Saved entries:
__________________________________________________

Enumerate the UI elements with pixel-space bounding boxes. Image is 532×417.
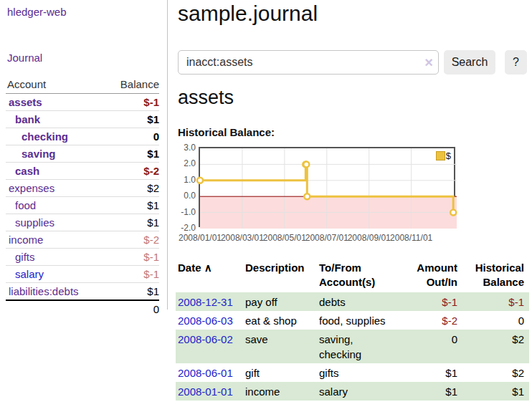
- account-column-header: Account: [7, 78, 46, 90]
- total-balance: 0: [153, 303, 159, 315]
- account-row: expenses$2: [6, 179, 159, 196]
- account-balance: $-1: [143, 251, 159, 263]
- transaction-row: 2008-06-03eat & shopfood, supplies$-20: [176, 311, 529, 330]
- account-link[interactable]: salary: [6, 268, 44, 280]
- section-heading: assets: [178, 87, 234, 109]
- sidebar-item-journal[interactable]: Journal: [7, 52, 42, 64]
- txn-amount: 0: [399, 332, 457, 362]
- chart-plot: [200, 148, 457, 229]
- account-link[interactable]: bank: [6, 113, 40, 125]
- account-row: saving$1: [6, 145, 159, 162]
- txn-date-link[interactable]: 2008-12-31: [178, 296, 233, 308]
- transaction-row: 2008-01-01incomesalary$1$1: [176, 382, 529, 401]
- account-link[interactable]: saving: [6, 148, 56, 160]
- balance-column-header: Balance: [120, 78, 159, 90]
- account-balance: $-2: [143, 234, 159, 246]
- account-balance: $1: [147, 216, 159, 229]
- account-link[interactable]: gifts: [6, 251, 35, 263]
- y-axis-label: 0.0: [171, 190, 196, 201]
- account-row: cash$-2: [6, 162, 159, 179]
- txn-accounts: salary: [319, 384, 399, 399]
- account-total-row: 0: [6, 299, 159, 317]
- account-row: liabilities:debts$1: [6, 282, 159, 299]
- account-balance: $1: [147, 148, 159, 160]
- account-rows: assets$-1bank$1checking0saving$1cash$-2e…: [6, 94, 159, 299]
- sidebar-divider: [167, 0, 168, 310]
- account-balance: $1: [147, 199, 159, 211]
- transaction-row: 2008-06-01giftgifts$1$2: [176, 363, 529, 382]
- account-balance: 0: [153, 130, 159, 143]
- account-link[interactable]: liabilities:debts: [6, 285, 79, 297]
- txn-description: save: [245, 332, 319, 362]
- y-axis-label: 2.0: [171, 158, 196, 169]
- account-link[interactable]: supplies: [6, 216, 54, 229]
- account-row: supplies$1: [6, 214, 159, 231]
- app-title[interactable]: hledger-web: [7, 6, 67, 18]
- account-balance: $-1: [143, 96, 159, 108]
- accounts-column-header: To/From Account(s): [319, 261, 399, 289]
- y-axis-label: -1.0: [171, 206, 196, 218]
- account-row: food$1: [6, 196, 159, 214]
- account-balance-table: Account Balance assets$-1bank$1checking0…: [6, 76, 159, 317]
- y-axis-label: 3.0: [171, 142, 196, 153]
- txn-accounts: saving, checking: [319, 332, 399, 362]
- txn-amount: $-2: [399, 313, 457, 328]
- txn-description: pay off: [245, 294, 319, 310]
- page-title: sample.journal: [178, 1, 318, 26]
- account-row: bank$1: [6, 110, 159, 128]
- help-button[interactable]: ?: [505, 50, 527, 75]
- txn-date-link[interactable]: 2008-06-02: [178, 333, 233, 345]
- search-button[interactable]: Search: [444, 50, 495, 75]
- account-link[interactable]: checking: [6, 130, 68, 143]
- account-balance: $-1: [143, 268, 159, 280]
- txn-date-link[interactable]: 2008-01-01: [178, 385, 233, 398]
- account-link[interactable]: cash: [6, 165, 39, 177]
- txn-balance: $2: [457, 365, 526, 380]
- clear-search-icon[interactable]: ×: [422, 53, 436, 72]
- account-link[interactable]: income: [6, 234, 43, 246]
- txn-description: income: [245, 384, 319, 399]
- txn-date-cell: 2008-01-01: [176, 384, 245, 399]
- y-axis-label: 1.0: [171, 174, 196, 186]
- txn-date-cell: 2008-06-01: [176, 365, 245, 380]
- transaction-row: 2008-12-31pay offdebts$-1$-1: [176, 292, 529, 311]
- transaction-rows: 2008-12-31pay offdebts$-1$-12008-06-03ea…: [176, 292, 529, 401]
- legend-swatch-icon: [436, 151, 445, 160]
- account-link[interactable]: expenses: [6, 182, 54, 194]
- chart-title-label: Historical Balance:: [178, 126, 275, 138]
- transaction-row: 2008-06-02savesaving, checking0$2: [176, 330, 529, 363]
- x-axis-label: 2008/03/01: [221, 233, 264, 243]
- txn-balance: $2: [457, 332, 526, 362]
- txn-amount: $1: [399, 365, 457, 380]
- x-axis-label: 2008/09/01: [348, 233, 391, 243]
- x-axis-label: 2008/05/01: [263, 233, 306, 243]
- chart-legend: $: [436, 150, 451, 161]
- x-axis-label: 2008/01/01: [179, 233, 222, 243]
- date-column-header[interactable]: Date ∧: [176, 261, 245, 289]
- sort-asc-icon: ∧: [204, 262, 212, 274]
- account-balance: $1: [147, 113, 159, 125]
- txn-date-cell: 2008-06-03: [176, 313, 245, 328]
- account-balance: $-2: [143, 165, 159, 177]
- txn-accounts: gifts: [319, 365, 399, 380]
- txn-accounts: debts: [319, 294, 399, 310]
- x-axis-label: 2008/11/01: [390, 233, 432, 243]
- amount-column-header: Amount Out/In: [399, 261, 457, 289]
- account-row: assets$-1: [6, 94, 159, 110]
- account-balance: $1: [147, 285, 159, 297]
- txn-amount: $-1: [399, 294, 457, 310]
- txn-date-cell: 2008-06-02: [176, 332, 245, 362]
- transactions-table-header: Date ∧ Description To/From Account(s) Am…: [176, 259, 529, 292]
- description-column-header: Description: [245, 261, 319, 289]
- account-link[interactable]: food: [6, 199, 36, 211]
- account-link[interactable]: assets: [6, 96, 42, 108]
- txn-accounts: food, supplies: [319, 313, 399, 328]
- txn-amount: $1: [399, 384, 457, 399]
- txn-date-link[interactable]: 2008-06-01: [178, 367, 233, 379]
- txn-date-link[interactable]: 2008-06-03: [178, 315, 233, 327]
- account-row: income$-2: [6, 231, 159, 248]
- search-input[interactable]: [178, 50, 439, 75]
- hledger-web-page: hledger-web Journal Account Balance asse…: [0, 0, 532, 417]
- account-balance: $2: [147, 182, 159, 194]
- account-table-header: Account Balance: [6, 76, 159, 94]
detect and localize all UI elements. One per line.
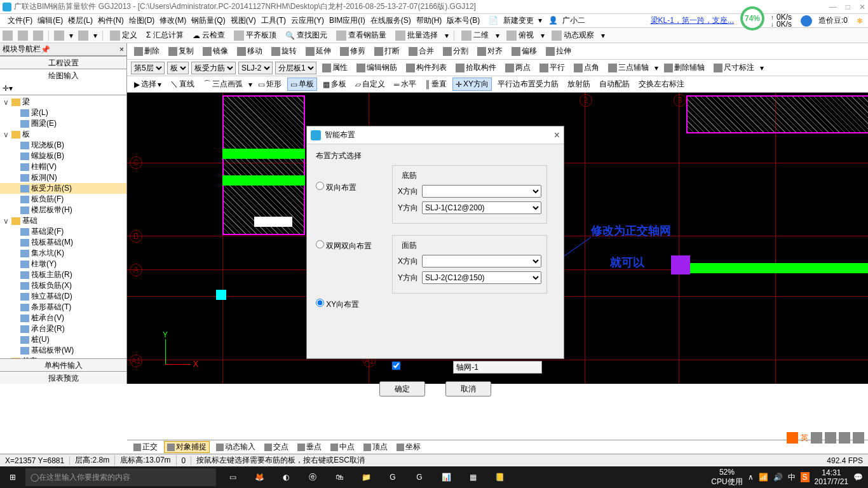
del-aux-button[interactable]: 删除辅轴 (661, 61, 708, 74)
cloud-icon[interactable] (801, 15, 812, 27)
menu-item[interactable]: 云应用(Y) (288, 16, 327, 25)
edit-删除-button[interactable]: 删除 (131, 44, 163, 58)
menu-item[interactable]: 修改(M) (157, 16, 189, 25)
menu-item[interactable]: 文件(F) (5, 16, 35, 25)
new-icon[interactable] (3, 30, 13, 41)
xy-button[interactable]: ✛XY方向 (452, 78, 492, 91)
tab-single[interactable]: 单构件输入 (0, 358, 126, 371)
task-icon[interactable]: 📊 (433, 466, 459, 488)
snowflake-icon[interactable]: ❄ (854, 17, 865, 25)
task-icon[interactable]: 📁 (353, 466, 379, 488)
gauge-icon[interactable]: 74% (740, 6, 764, 30)
menu-item[interactable]: 构件(N) (95, 16, 126, 25)
ref-checkbox[interactable]: 选择参照轴网 (392, 362, 448, 373)
bottom-y-select[interactable]: SLJ-1(C12@200) (422, 201, 541, 214)
cancel-button[interactable]: 取消 (445, 381, 491, 396)
user-label[interactable]: 👤 广小二 (546, 15, 590, 26)
undo-icon[interactable] (54, 30, 64, 41)
tree-item[interactable]: 柱帽(V) (0, 161, 126, 172)
tree-item[interactable]: ∨基础 (0, 215, 126, 226)
tree-item[interactable]: 桩承台(V) (0, 313, 126, 323)
custom-button[interactable]: ▱自定义 (352, 78, 388, 91)
edit-延伸-button[interactable]: 延伸 (302, 44, 334, 58)
single-button[interactable]: ▭单板 (287, 78, 317, 91)
tray-icon[interactable] (853, 432, 864, 444)
task-icon[interactable]: 📒 (487, 466, 512, 488)
task-icon[interactable]: ⓔ (300, 466, 325, 488)
menu-item[interactable]: 楼层(L) (65, 16, 95, 25)
top-y-select[interactable]: SLJ-2(C12@150) (422, 271, 541, 284)
batch-button[interactable]: 批量选择 (393, 30, 440, 41)
attr-button[interactable]: 属性 (319, 61, 351, 74)
tree-item[interactable]: 螺旋板(B) (0, 151, 126, 161)
task-icon[interactable]: ◐ (273, 466, 299, 488)
tree-item[interactable]: 桩(U) (0, 334, 126, 345)
ref-grid-input[interactable] (453, 361, 542, 374)
tree-item[interactable]: 筏板主筋(R) (0, 269, 126, 280)
find-button[interactable]: 🔍查找图元 (283, 30, 329, 41)
member-list-button[interactable]: 构件列表 (403, 61, 450, 74)
pin-icon[interactable]: 📌 (41, 45, 50, 54)
tree-item[interactable]: 梁(L) (0, 107, 126, 118)
subcat-select[interactable]: 板受力筋 (191, 62, 236, 74)
sogou-icon[interactable]: S (801, 472, 810, 482)
menu-item[interactable]: 版本号(B) (444, 16, 482, 25)
task-icon[interactable]: 🦊 (247, 466, 272, 488)
radio-xy[interactable]: XY向布置 (316, 299, 392, 310)
tray-icon[interactable] (825, 432, 836, 444)
tree-item[interactable]: 板负筋(F) (0, 194, 126, 205)
edit-移动-button[interactable]: 移动 (234, 44, 266, 58)
menu-item[interactable]: 绘图(D) (126, 16, 158, 25)
tree-item[interactable]: 筏板负筋(X) (0, 280, 126, 291)
component-tree[interactable]: ∨梁梁(L)圈梁(E)∨板现浇板(B)螺旋板(B)柱帽(V)板洞(N)板受力筋(… (0, 95, 126, 358)
line-button[interactable]: ＼直线 (167, 78, 198, 91)
tree-item[interactable]: 基础板带(W) (0, 345, 126, 356)
tray-icon[interactable] (839, 432, 850, 444)
tab-drawing[interactable]: 绘图输入 (0, 69, 126, 81)
status-顶点[interactable]: 顶点 (361, 442, 390, 452)
edit-复制-button[interactable]: 复制 (165, 44, 197, 58)
edit-偏移-button[interactable]: 偏移 (508, 44, 540, 58)
tree-item[interactable]: 基础梁(F) (0, 226, 126, 237)
save-icon[interactable] (33, 30, 43, 41)
status-坐标[interactable]: 坐标 (394, 442, 423, 452)
menu-item[interactable]: 钢筋量(Q) (189, 16, 227, 25)
parallel-edge-button[interactable]: 平行边布置受力筋 (494, 78, 562, 91)
task-icon[interactable]: ▦ (460, 466, 485, 488)
radial-button[interactable]: 放射筋 (564, 78, 593, 91)
task-icon[interactable]: ▭ (220, 466, 245, 488)
radio-double-bidir[interactable]: 双网双向布置 (316, 240, 392, 252)
task-icon[interactable]: 🛍 (327, 466, 352, 488)
rect-button[interactable]: ▭矩形 (255, 78, 285, 91)
dim-button[interactable]: 尺寸标注 (710, 61, 757, 74)
tray-up-icon[interactable]: ∧ (748, 473, 754, 482)
tree-item[interactable]: 条形基础(T) (0, 302, 126, 313)
menu-item[interactable]: 编辑(E) (35, 16, 65, 25)
tree-item[interactable]: 承台梁(R) (0, 323, 126, 334)
new-change-button[interactable]: 📄 新建变更 ▾ (486, 15, 545, 26)
top-x-select[interactable] (422, 255, 541, 268)
define-button[interactable]: 定义 (108, 30, 139, 41)
tree-item[interactable]: 独立基础(D) (0, 291, 126, 302)
plus-icon[interactable]: ✛▾ (3, 84, 13, 93)
search-input[interactable]: ◯ 在这里输入你要搜索的内容 (25, 468, 216, 486)
close-icon[interactable]: × (554, 130, 560, 141)
edit-修剪-button[interactable]: 修剪 (337, 44, 369, 58)
threept-button[interactable]: 三点辅轴 (605, 61, 652, 74)
radio-bidir[interactable]: 双向布置 (316, 182, 392, 193)
redo-icon[interactable] (78, 30, 88, 41)
status-交点[interactable]: 交点 (262, 442, 291, 452)
tab-report[interactable]: 报表预览 (0, 371, 126, 384)
open-icon[interactable] (18, 30, 28, 41)
dyn-button[interactable]: 动态观察 (550, 30, 596, 41)
edit-rebar-button[interactable]: 编辑钢筋 (353, 61, 400, 74)
edit-拉伸-button[interactable]: 拉伸 (543, 44, 574, 58)
status-动态输入[interactable]: 动态输入 (214, 442, 258, 452)
twopt-button[interactable]: 两点 (502, 61, 534, 74)
tray-icon[interactable] (811, 432, 822, 444)
ime-icon[interactable]: 中 (788, 472, 796, 483)
bird-button[interactable]: 俯视 (505, 30, 536, 41)
parallel-button[interactable]: 平行 (536, 61, 568, 74)
vert-button[interactable]: ║垂直 (422, 78, 451, 91)
status-对象捕捉[interactable]: 对象捕捉 (164, 441, 210, 453)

__________________________________________________

## WHAT YOU ARE ASKED TO DO
State the number of lines in the data that contain the word "task", offering no other text.

## SOLUTION FOR THIS EXERCISE
9